Input material: Begin

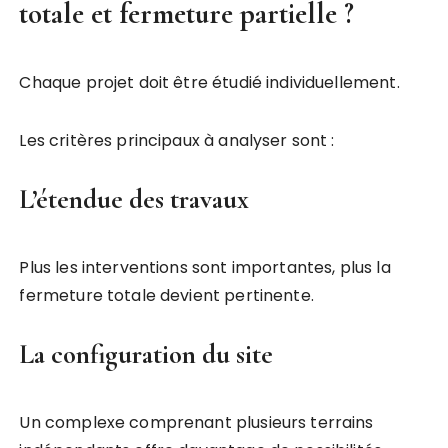
totale et fermeture partielle ?
Chaque projet doit être étudié individuellement.
Les critères principaux à analyser sont :
L’étendue des travaux
Plus les interventions sont importantes, plus la
fermeture totale devient pertinente.
La configuration du site
Un complexe comprenant plusieurs terrains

Input material: End

• _What you need to do_:
Set down, exactly and only, the lines running from the one holding "L’étendue des travaux" through the end of the records above, both ends included.

• _Task answer_:
L’étendue des travaux
Plus les interventions sont importantes, plus la
fermeture totale devient pertinente.
La configuration du site
Un complexe comprenant plusieurs terrains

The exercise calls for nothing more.